(Saved data entries)
====
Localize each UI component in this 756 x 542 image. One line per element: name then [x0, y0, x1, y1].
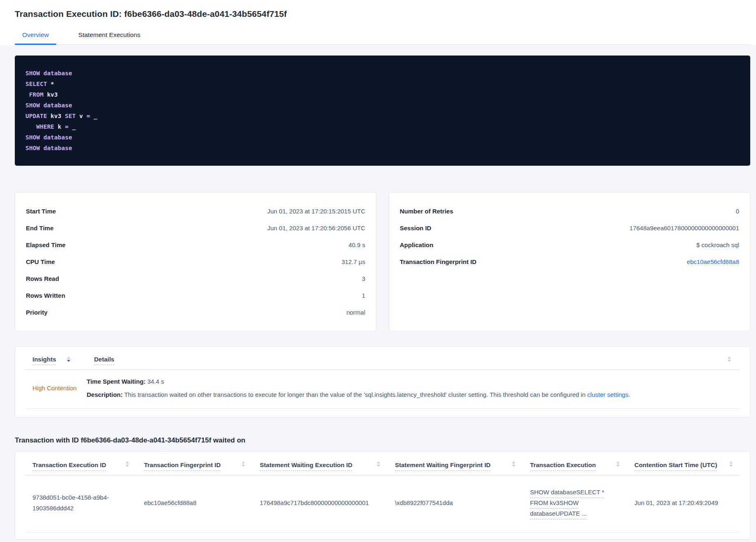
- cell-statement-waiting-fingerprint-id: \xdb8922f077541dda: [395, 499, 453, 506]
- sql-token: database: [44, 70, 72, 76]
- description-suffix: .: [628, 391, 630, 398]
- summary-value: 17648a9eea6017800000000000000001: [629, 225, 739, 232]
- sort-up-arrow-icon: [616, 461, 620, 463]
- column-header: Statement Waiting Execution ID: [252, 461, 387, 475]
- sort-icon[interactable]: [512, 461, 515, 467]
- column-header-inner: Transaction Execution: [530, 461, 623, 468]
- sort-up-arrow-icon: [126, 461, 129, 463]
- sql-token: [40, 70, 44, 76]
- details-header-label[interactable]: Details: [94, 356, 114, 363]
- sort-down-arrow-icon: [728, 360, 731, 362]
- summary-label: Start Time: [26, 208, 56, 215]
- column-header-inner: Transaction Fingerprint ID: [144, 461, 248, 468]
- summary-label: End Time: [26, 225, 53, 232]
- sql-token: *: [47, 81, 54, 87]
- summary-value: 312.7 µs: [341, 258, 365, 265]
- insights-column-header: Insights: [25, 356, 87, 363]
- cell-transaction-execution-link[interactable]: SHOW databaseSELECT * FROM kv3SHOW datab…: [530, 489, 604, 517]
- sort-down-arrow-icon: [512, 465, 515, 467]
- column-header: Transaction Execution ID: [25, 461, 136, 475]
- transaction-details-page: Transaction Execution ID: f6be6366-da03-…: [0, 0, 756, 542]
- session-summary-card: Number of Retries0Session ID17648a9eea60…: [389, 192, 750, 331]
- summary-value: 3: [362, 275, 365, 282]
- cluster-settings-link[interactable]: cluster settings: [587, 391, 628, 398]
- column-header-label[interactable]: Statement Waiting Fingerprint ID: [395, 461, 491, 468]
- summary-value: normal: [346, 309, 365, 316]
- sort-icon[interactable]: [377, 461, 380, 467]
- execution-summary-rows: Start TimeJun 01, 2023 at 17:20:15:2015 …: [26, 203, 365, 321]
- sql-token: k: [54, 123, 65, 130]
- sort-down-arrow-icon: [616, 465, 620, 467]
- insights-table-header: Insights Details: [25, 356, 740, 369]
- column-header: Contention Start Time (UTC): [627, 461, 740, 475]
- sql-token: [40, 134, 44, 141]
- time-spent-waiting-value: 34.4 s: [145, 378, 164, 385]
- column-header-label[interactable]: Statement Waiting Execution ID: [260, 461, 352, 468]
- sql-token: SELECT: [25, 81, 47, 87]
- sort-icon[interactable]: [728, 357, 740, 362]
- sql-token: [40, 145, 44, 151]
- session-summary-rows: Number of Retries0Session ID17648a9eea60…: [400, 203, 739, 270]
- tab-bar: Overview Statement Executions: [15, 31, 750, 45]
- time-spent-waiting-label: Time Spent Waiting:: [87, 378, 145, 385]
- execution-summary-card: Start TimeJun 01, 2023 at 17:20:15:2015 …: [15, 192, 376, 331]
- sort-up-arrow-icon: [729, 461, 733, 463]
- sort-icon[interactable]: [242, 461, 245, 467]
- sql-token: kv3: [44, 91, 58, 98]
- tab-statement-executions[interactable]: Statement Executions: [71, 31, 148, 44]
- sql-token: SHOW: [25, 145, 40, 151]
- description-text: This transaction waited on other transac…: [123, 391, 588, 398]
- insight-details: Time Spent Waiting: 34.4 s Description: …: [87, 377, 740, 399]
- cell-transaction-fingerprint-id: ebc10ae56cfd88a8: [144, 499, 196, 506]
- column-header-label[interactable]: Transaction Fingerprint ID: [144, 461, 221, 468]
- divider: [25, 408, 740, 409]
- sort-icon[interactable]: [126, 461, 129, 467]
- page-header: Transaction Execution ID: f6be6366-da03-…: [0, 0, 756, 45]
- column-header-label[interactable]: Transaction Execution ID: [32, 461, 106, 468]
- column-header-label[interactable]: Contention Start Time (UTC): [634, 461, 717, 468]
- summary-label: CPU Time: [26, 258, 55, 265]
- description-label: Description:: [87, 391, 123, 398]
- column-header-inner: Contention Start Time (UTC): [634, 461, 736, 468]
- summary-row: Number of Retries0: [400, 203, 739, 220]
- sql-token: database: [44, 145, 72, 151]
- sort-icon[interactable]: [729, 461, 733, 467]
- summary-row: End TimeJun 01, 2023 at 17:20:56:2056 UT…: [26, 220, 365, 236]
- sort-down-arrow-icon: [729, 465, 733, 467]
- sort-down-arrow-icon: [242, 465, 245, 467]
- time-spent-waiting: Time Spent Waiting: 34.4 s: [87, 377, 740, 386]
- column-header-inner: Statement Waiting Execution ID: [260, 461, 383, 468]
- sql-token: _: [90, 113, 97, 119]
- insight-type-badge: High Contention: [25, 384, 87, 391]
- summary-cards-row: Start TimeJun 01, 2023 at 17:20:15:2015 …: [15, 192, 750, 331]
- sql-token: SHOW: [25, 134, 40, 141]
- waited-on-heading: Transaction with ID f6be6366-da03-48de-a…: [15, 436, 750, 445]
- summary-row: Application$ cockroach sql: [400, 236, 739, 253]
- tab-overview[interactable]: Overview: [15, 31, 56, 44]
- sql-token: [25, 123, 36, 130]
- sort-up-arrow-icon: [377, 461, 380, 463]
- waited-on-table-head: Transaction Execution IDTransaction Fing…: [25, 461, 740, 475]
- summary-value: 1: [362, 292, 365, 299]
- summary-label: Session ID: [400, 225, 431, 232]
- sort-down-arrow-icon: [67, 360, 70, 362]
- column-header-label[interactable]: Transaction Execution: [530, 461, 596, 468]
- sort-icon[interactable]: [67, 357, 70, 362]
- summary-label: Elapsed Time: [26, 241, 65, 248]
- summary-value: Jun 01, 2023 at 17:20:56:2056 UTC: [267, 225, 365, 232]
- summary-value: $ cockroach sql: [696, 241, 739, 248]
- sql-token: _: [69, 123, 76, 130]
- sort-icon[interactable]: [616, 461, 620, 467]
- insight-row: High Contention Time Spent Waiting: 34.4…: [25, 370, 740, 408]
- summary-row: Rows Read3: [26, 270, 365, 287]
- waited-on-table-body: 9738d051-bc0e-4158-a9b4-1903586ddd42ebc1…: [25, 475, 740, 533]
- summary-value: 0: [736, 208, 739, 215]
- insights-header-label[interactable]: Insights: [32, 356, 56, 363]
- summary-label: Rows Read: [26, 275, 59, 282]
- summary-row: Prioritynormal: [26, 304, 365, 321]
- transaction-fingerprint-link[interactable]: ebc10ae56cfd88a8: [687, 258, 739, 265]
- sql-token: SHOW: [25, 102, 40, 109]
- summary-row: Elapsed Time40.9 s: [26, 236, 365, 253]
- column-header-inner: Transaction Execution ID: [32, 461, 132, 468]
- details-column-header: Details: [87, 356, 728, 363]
====
> **YOUR TASK**
Pictures are to be left out, while the records are copied word for word.

> **OUTPUT FOR THIS EXERCISE**
Localize each UI component in this 756 x 542 image. One line per element: name then [x0, y0, x1, y1].
- cell-statement-waiting-fingerprint-id: \xdb8922f077541dda: [395, 499, 453, 506]
- sql-token: database: [44, 70, 72, 76]
- description-suffix: .: [628, 391, 630, 398]
- summary-value: 17648a9eea6017800000000000000001: [629, 225, 739, 232]
- sort-up-arrow-icon: [616, 461, 620, 463]
- column-header: Statement Waiting Execution ID: [252, 461, 387, 475]
- sort-icon[interactable]: [512, 461, 515, 467]
- column-header-inner: Transaction Execution: [530, 461, 623, 468]
- sort-up-arrow-icon: [126, 461, 129, 463]
- sql-token: [40, 70, 44, 76]
- details-header-label[interactable]: Details: [94, 356, 114, 363]
- sort-down-arrow-icon: [728, 360, 731, 362]
- summary-label: Start Time: [26, 208, 56, 215]
- column-header-inner: Transaction Fingerprint ID: [144, 461, 248, 468]
- summary-label: End Time: [26, 225, 53, 232]
- sql-token: *: [47, 81, 54, 87]
- summary-value: 312.7 µs: [341, 258, 365, 265]
- insights-column-header: Insights: [25, 356, 87, 363]
- cell-transaction-execution-link[interactable]: SHOW databaseSELECT * FROM kv3SHOW datab…: [530, 489, 604, 517]
- sort-down-arrow-icon: [512, 465, 515, 467]
- column-header: Transaction Execution ID: [25, 461, 136, 475]
- transaction-details-page: Transaction Execution ID: f6be6366-da03-…: [0, 0, 756, 542]
- session-summary-card: Number of Retries0Session ID17648a9eea60…: [389, 192, 750, 331]
- summary-value: 3: [362, 275, 365, 282]
- cluster-settings-link[interactable]: cluster settings: [587, 391, 628, 398]
- column-header-label[interactable]: Statement Waiting Fingerprint ID: [395, 461, 491, 468]
- summary-value: normal: [346, 309, 365, 316]
- sort-icon[interactable]: [377, 461, 380, 467]
- execution-summary-rows: Start TimeJun 01, 2023 at 17:20:15:2015 …: [26, 203, 365, 321]
- sql-token: k: [54, 123, 65, 130]
- sort-down-arrow-icon: [616, 465, 620, 467]
- insights-table-header: Insights Details: [25, 356, 740, 369]
- column-header: Contention Start Time (UTC): [627, 461, 740, 475]
- sql-token: [40, 134, 44, 141]
- time-spent-waiting-value: 34.4 s: [145, 378, 164, 385]
- column-header-label[interactable]: Statement Waiting Execution ID: [260, 461, 352, 468]
- sql-token: SELECT: [25, 81, 47, 87]
- sort-icon[interactable]: [728, 357, 740, 362]
- sql-token: [40, 145, 44, 151]
- session-summary-rows: Number of Retries0Session ID17648a9eea60…: [400, 203, 739, 270]
- tab-bar: Overview Statement Executions: [15, 31, 750, 45]
- time-spent-waiting-label: Time Spent Waiting:: [87, 378, 145, 385]
- execution-summary-card: Start TimeJun 01, 2023 at 17:20:15:2015 …: [15, 192, 376, 331]
- sort-up-arrow-icon: [729, 461, 733, 463]
- sort-icon[interactable]: [242, 461, 245, 467]
- sql-token: kv3: [44, 91, 58, 98]
- tab-statement-executions[interactable]: Statement Executions: [71, 31, 148, 44]
- sql-token: SHOW: [25, 145, 40, 151]
- description-text: This transaction waited on other transac…: [123, 391, 588, 398]
- insight-details: Time Spent Waiting: 34.4 s Description: …: [87, 377, 740, 399]
- cell-transaction-fingerprint-id: ebc10ae56cfd88a8: [144, 499, 196, 506]
- column-header-label[interactable]: Transaction Fingerprint ID: [144, 461, 221, 468]
- divider: [25, 408, 740, 409]
- sort-icon[interactable]: [126, 461, 129, 467]
- page-header: Transaction Execution ID: f6be6366-da03-…: [0, 0, 756, 45]
- column-header-label[interactable]: Transaction Execution ID: [32, 461, 106, 468]
- column-header-label[interactable]: Contention Start Time (UTC): [634, 461, 717, 468]
- summary-label: CPU Time: [26, 258, 55, 265]
- description-label: Description:: [87, 391, 123, 398]
- column-header-inner: Contention Start Time (UTC): [634, 461, 736, 468]
- summary-row: Number of Retries0: [400, 203, 739, 220]
- sql-token: database: [44, 145, 72, 151]
- sort-icon[interactable]: [729, 461, 733, 467]
- summary-row: End TimeJun 01, 2023 at 17:20:56:2056 UT…: [26, 220, 365, 236]
- sort-down-arrow-icon: [729, 465, 733, 467]
- sort-down-arrow-icon: [242, 465, 245, 467]
- time-spent-waiting: Time Spent Waiting: 34.4 s: [87, 377, 740, 386]
- column-header-inner: Statement Waiting Execution ID: [260, 461, 383, 468]
- sql-token: _: [90, 113, 97, 119]
- insight-type-badge: High Contention: [25, 384, 87, 391]
- summary-cards-row: Start TimeJun 01, 2023 at 17:20:15:2015 …: [15, 192, 750, 331]
- sql-token: SHOW: [25, 134, 40, 141]
- waited-on-heading: Transaction with ID f6be6366-da03-48de-a…: [15, 436, 750, 445]
- summary-row: Application$ cockroach sql: [400, 236, 739, 253]
- tab-overview[interactable]: Overview: [15, 31, 56, 44]
- sql-token: [25, 123, 36, 130]
- sort-up-arrow-icon: [377, 461, 380, 463]
- waited-on-table-head: Transaction Execution IDTransaction Fing…: [25, 461, 740, 475]
- summary-value: 1: [362, 292, 365, 299]
- summary-label: Session ID: [400, 225, 431, 232]
- sort-down-arrow-icon: [67, 360, 70, 362]
- column-header-label[interactable]: Transaction Execution: [530, 461, 596, 468]
- sort-icon[interactable]: [67, 357, 70, 362]
- summary-label: Elapsed Time: [26, 241, 65, 248]
- summary-value: Jun 01, 2023 at 17:20:56:2056 UTC: [267, 225, 365, 232]
- summary-value: $ cockroach sql: [696, 241, 739, 248]
- sql-token: _: [69, 123, 76, 130]
- sort-icon[interactable]: [616, 461, 620, 467]
- insight-row: High Contention Time Spent Waiting: 34.4…: [25, 370, 740, 408]
- summary-row: Rows Read3: [26, 270, 365, 287]
- waited-on-table-body: 9738d051-bc0e-4158-a9b4-1903586ddd42ebc1…: [25, 475, 740, 533]
- summary-value: 0: [736, 208, 739, 215]
- insights-header-label[interactable]: Insights: [32, 356, 56, 363]
- summary-label: Rows Read: [26, 275, 59, 282]
- summary-row: Prioritynormal: [26, 304, 365, 321]
- transaction-fingerprint-link[interactable]: ebc10ae56cfd88a8: [687, 258, 739, 265]
- sql-token: SHOW: [25, 102, 40, 109]
- summary-row: Elapsed Time40.9 s: [26, 236, 365, 253]
- column-header-inner: Transaction Execution ID: [32, 461, 132, 468]
- details-column-header: Details: [87, 356, 728, 363]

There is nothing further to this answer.